Proviso (b) to Section 11 directly governs cases of this kind, and I am quite unable to appreciate the argument of Mr. Ramaswami Aiyangar that it does not apply. The relevant portion of Section 11 may be reproduced here: 'Notwithstanding anything in Section 578, C. P. C. (now Section 99, C, P. C., Act 5 of 1908) an objection that by reason of the over-valuation or under-valuation of a suit or appeal a Court of first instance or lower appellate Court which had not jurisdiction with respect to the suit or appeal exercised jurisdiction with respect thereto shall not be entertained by an appellate Court unless,

(a) the objection was taken in the Court of first instance at or before the hearing at which issues were first framed and recorded or in the lower appellate Court in the memorandum of appeal to that Court, or

(b) the appellate Court is satisfied, for reasons to be recorded by it in writing, that the suit or appeal was over-valued or undervalued and that the over-valuation or under-valuation thereof has prejudicially affected the disposal of the suit or appeal on its merits.'

7. The effect of this section, as it appears to me, is quite clear. The learned Advocate is unable to cite before me a single decision in which an appellate Court has, subsequent to, 1887, directed a plaint to be returned to these Court having jurisdiction when no objection to jurisdiction had been taken during the trial and when lack of jurisdiction was found to result from a mere under-valuation in the plaint. Under proviso (b), this course can only be adopted when the under-valuation or overvaluation has in the opinion of the appellate Court, prejudicially affected the disposal of the suit on its merits. There is no such finding in the present elaborate order of remand by the learned District Judge nor does that aspect arise for consideration in view of the finding of the District Judge that Section 11 had no application at all. The facts of this case are on all fours with -- 'Gangadhara Ramarao v. Province of Mad ras', AIR 1947 Mad 135 (C) a decision by Chandrasekhara Aiyar J. (as he then was). That was a more extreme case than the present in which an objection to pecuniary jurisdiction was taken at the earliest opportunity before the District Munsif, who held that the suit was properly valued and disposed it of on merits. On appeal, the Subordinate Judge differed from the District Munsif and held that the suit was under-valued, and without hearing the appeal directed the return of the plaint for presentation to the proper Court. It was held that Section 11(b), Suits Valuation Act governed the case and the lower appellate Court was directed to take back the appeal on its file and dispose of it according to law. In the case before me, no objection to jurisdiction was even taken before the trial Court. The appellant in O. S. No. 80 of 1845 proceeded to judgment in a forum of his own choice, and it is clearly not open to him on the simple principles governing Section 11, Suits Valuation Act and the specific requirements of this section to capitalise an under-valuation of his plaint for the purpose of having his suit retried by another Court.

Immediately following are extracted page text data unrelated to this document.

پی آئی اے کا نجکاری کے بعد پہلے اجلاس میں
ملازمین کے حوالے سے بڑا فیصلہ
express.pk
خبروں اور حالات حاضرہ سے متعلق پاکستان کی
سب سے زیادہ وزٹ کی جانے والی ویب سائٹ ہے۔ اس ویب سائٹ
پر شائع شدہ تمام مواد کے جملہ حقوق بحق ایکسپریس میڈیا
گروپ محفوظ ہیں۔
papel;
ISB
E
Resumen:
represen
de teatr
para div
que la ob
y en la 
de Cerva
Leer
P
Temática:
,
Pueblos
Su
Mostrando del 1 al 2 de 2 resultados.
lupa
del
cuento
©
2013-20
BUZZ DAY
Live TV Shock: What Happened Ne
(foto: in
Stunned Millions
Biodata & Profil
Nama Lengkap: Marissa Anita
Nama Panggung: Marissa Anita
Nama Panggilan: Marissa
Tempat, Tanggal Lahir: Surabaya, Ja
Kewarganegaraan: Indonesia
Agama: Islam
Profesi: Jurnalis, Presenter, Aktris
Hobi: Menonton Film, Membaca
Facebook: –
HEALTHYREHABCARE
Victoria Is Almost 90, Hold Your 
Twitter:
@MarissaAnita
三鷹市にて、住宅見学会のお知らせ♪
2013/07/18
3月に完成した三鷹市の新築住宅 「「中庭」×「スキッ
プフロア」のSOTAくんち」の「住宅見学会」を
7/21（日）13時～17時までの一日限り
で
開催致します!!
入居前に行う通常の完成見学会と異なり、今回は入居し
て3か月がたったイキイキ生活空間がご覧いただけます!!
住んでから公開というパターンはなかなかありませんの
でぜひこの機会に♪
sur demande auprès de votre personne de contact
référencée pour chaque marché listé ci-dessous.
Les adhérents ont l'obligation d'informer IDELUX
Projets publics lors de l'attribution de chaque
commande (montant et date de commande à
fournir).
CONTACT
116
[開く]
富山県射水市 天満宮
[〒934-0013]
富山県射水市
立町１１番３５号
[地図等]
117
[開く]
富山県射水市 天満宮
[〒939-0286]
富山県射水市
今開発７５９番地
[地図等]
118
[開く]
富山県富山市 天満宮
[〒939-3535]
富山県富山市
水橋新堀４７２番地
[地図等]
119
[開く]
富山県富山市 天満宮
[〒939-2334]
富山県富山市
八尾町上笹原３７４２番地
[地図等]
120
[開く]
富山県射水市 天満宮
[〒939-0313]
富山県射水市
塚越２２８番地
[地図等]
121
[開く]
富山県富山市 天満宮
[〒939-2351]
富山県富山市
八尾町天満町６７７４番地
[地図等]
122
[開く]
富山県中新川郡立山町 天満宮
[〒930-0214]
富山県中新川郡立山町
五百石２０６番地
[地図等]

8. A Full Bench of the Lahore High Court in -- 'Sardar Khan v. Aisha Bibi', AIR 1925 Lah 290 (D) also held that Section 11, Suits Valuation Act governs all cases of erroneous valuation irrespective of the question as to whether the value of the suit is determined by rules having the force of law or in any other manner. A difficulty placed before the learned District Judge which he found to be a real one, was the argument that in this particular case there was neither over-valuation nor under-valuation but valuation on an erroneous basis. This is one of the grounds which, though the two decisions -- AIR 1947 Mad 135 (C) and -- AIR 1925 Lah 290 (D) were placed before him, led him to the conclusion that Section 11 would not apply. He observed that what was meant by over-valuation or under-valuation has not been specifically decided. As it appears to me overvaluation or under-valuation must rest on some erroneous basis. There js also direct authority, if authority were needed for this position, in -- 'Ammalu Animal v. Krishnan Nair, AIR 1920 Mad 1017 (E) in which a learned Bench of this Court agreeing with the opinion of Kumaraswami Sastri J. in -- 'Tirumal Rao v. Subramania Gumkkal', AIR 1920 Mad 843 (F) held that the words 'over-valuation and under-valuation' include erroneous valuation caused by misapplication of a section of the Court-fees Act.

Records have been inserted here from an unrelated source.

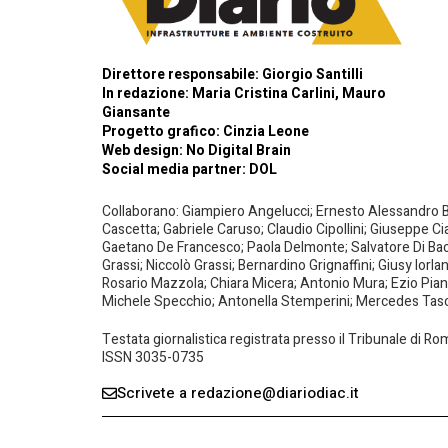
Direttore responsabile: Giorgio Santilli
In redazione: Maria Cristina Carlini, Mauro
Giansante
Progetto grafico: Cinzia Leone
Web design:
No Digital Brain
Social media partner:
DOL
Collaborano: Giampiero Angelucci; Ernesto Alessandro Bar
Cascetta; Gabriele Caruso; Claudio Cipollini; Giuseppe Ci
Gaetano De Francesco; Paola Delmonte; Salvatore Di Bacco
Grassi; Niccolò Grassi; Bernardino Grignaffini; Giusy Iorl
Rosario Mazzola; Chiara Micera; Antonio Mura; Ezio Piante
Michele Specchio; Antonella Stemperini; Mercedes Tasced
Testata giornalistica registrata presso il Tribunale di R
ISSN 3035-0735
Scrivete a redazione@diariodiac.it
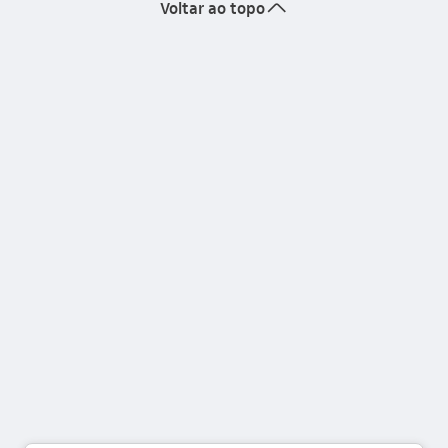
seta_cima
Voltar ao topo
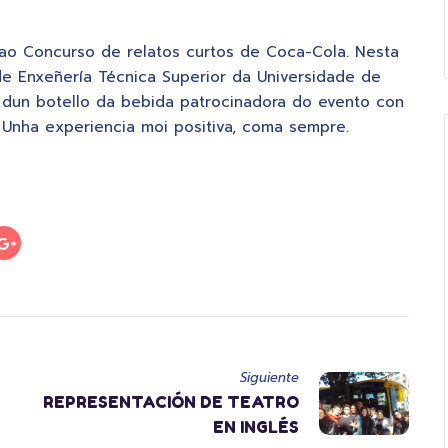
ao Concurso de relatos curtos de Coca-Cola. Nesta
e Enxeñería Técnica Superior da Universidade de
a dun botello da bebida patrocinadora do evento con
. Unha experiencia moi positiva, coma sempre.
Siguiente
REPRESENTACIÓN DE TEATRO
EN INGLÉS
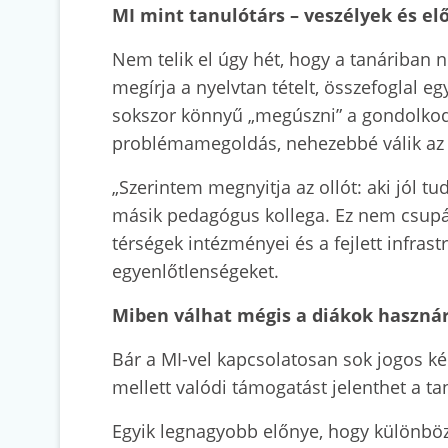
MI mint tanulótárs – veszélyek és el
Nem telik el úgy hét, hogy a tanáriban n
megírja a nyelvtan tételt, összefoglal 
sokszor könnyű „megúszni” a gondolkodást
problémamegoldás, nehezebbé válik az el
„Szerintem megnyitja az ollót: aki jól t
másik pedagógus kollega. Ez nem csupán 
térségek intézményei és a fejlett infras
egyenlőtlenségeket.
Miben válhat mégis a diákok hasznár
Bár a MI-vel kapcsolatosan sok jogos ké
mellett valódi támogatást jelenthet a t
Egyik legnagyobb előnye, hogy különböz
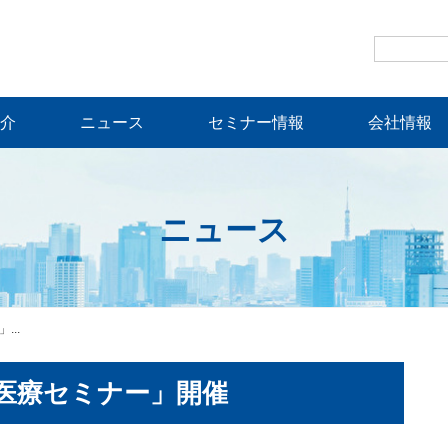
介
ニュース
セミナー情報
会社情報
ニュース
..
ン医療セミナー」開催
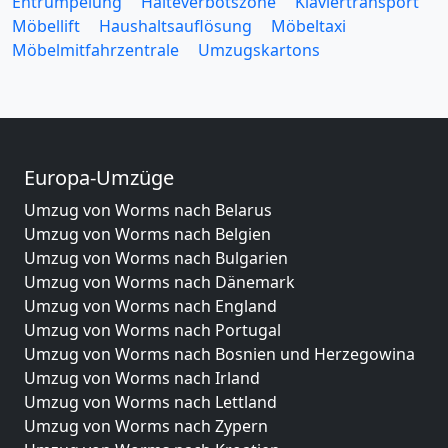
Entrümpelung
Halteverbotszone
Klaviertransport
Möbellift
Haushaltsauflösung
Möbeltaxi
Möbelmitfahrzentrale
Umzugskartons
Europa-Umzüge
Umzug von Worms nach Belarus
Umzug von Worms nach Belgien
Umzug von Worms nach Bulgarien
Umzug von Worms nach Dänemark
Umzug von Worms nach England
Umzug von Worms nach Portugal
Umzug von Worms nach Bosnien und Herzegowina
Umzug von Worms nach Irland
Umzug von Worms nach Lettland
Umzug von Worms nach Zypern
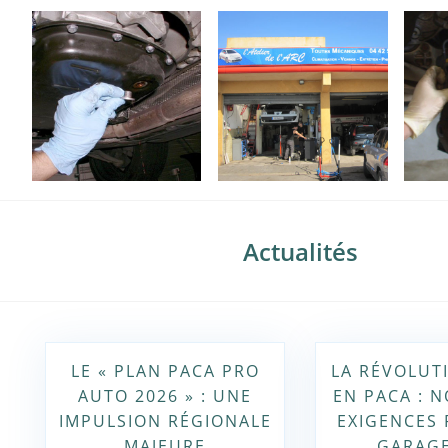
Actualités
LE « PLAN PACA PRO
LA RÉVOLUT
AUTO 2026 » : UNE
EN PACA : 
IMPULSION RÉGIONALE
EXIGENCES 
MAJEURE
GARAGE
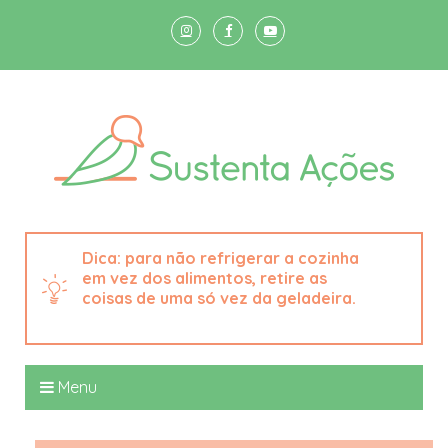
para não refrigerar a cozinha
em vez dos alimentos, retire as
coisas de uma só vez da geladeira.
Menu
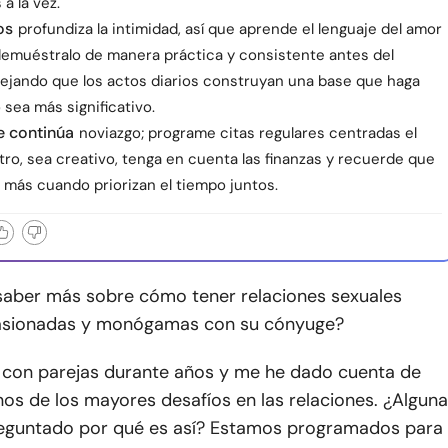
 a la vez.
os
profundiza la intimidad, así que aprende el lenguaje del amor
 demuéstralo de manera práctica y consistente antes del
ejando que los actos diarios construyan una base que haga
 sea más significativo.
e continúa
noviazgo; programe citas regulares centradas el
tro, sea creativo, tenga en cuenta las finanzas y recuerde que
 más cuando priorizan el tiempo juntos.
 saber más sobre cómo tener relaciones sexuales
pasionadas y monógamas con su cónyuge?
 con parejas durante años y me he dado cuenta de
os de los mayores desafíos en las relaciones. ¿Alguna
reguntado por qué es así? Estamos programados para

9. I find with respect to the learned District Judge that Section 11, proviso (b), Suits Valuation Act directly governs this case. The order of remand, which would result in three suits of 1945 being retried by a District Munsif and another suit of 1945 being presented in the Court of a Subordinate Judge for trial is set aside. The learned District Judge in my view clearly had jurisdiction to dispose of these appeals, which are sent back to the District Court with a direction that they be given as expeditious a disposal as possible, in view of these suits having been instituted more than seven years ago. The costs of these appeals will irrespective of the result be paid by the respective respondents. The order directing refund of the court-fees paid on the appeals, to the appellant is cancelled.

10. Leave to appeal refused.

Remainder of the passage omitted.